### Task item
Set down exactly the lines in the records below that run from the line with "Setting up a new life in a new" to the line with "while stablecoins provide", inclusive, and nothing more.

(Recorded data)
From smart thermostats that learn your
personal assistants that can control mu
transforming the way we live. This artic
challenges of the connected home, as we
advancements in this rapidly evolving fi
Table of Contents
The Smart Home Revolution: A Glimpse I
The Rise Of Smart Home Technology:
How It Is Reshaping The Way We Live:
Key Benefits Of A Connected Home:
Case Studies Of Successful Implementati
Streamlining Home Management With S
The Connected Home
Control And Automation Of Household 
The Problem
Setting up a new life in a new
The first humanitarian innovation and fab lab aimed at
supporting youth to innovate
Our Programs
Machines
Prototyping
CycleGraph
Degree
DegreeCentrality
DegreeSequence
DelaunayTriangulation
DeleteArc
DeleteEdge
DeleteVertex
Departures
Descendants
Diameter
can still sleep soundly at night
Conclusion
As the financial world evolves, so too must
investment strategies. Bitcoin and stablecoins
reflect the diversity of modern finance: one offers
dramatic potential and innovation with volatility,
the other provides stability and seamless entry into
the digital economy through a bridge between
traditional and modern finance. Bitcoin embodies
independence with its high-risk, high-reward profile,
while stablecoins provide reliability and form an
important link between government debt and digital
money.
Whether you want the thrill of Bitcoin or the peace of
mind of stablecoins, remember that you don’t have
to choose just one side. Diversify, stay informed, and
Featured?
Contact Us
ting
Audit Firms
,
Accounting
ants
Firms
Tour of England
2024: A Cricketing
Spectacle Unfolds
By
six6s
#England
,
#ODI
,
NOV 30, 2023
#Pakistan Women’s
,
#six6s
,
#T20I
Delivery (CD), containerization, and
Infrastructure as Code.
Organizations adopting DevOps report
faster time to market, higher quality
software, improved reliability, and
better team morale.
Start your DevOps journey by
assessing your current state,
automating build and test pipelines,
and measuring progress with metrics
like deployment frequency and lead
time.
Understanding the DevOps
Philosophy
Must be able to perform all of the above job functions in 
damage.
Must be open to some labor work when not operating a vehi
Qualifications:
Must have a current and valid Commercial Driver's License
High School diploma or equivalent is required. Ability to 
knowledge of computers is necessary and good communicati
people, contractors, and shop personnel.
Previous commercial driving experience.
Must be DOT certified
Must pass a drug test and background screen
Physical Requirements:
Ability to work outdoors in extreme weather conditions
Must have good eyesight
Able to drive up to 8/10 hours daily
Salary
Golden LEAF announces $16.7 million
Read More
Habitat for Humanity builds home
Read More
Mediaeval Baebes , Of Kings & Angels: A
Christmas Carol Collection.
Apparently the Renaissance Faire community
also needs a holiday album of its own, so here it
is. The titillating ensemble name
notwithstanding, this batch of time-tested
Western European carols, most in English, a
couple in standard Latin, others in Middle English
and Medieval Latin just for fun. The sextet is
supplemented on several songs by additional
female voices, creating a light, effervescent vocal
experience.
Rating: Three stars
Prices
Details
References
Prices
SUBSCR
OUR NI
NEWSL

### Response area
Setting up a new life in a new
The first humanitarian innovation and fab lab aimed at
supporting youth to innovate
Our Programs
Machines
Prototyping
CycleGraph
Degree
DegreeCentrality
DegreeSequence
DelaunayTriangulation
DeleteArc
DeleteEdge
DeleteVertex
Departures
Descendants
Diameter
can still sleep soundly at night
Conclusion
As the financial world evolves, so too must
investment strategies. Bitcoin and stablecoins
reflect the diversity of modern finance: one offers
dramatic potential and innovation with volatility,
the other provides stability and seamless entry into
the digital economy through a bridge between
traditional and modern finance. Bitcoin embodies
independence with its high-risk, high-reward profile,
while stablecoins provide reliability and form an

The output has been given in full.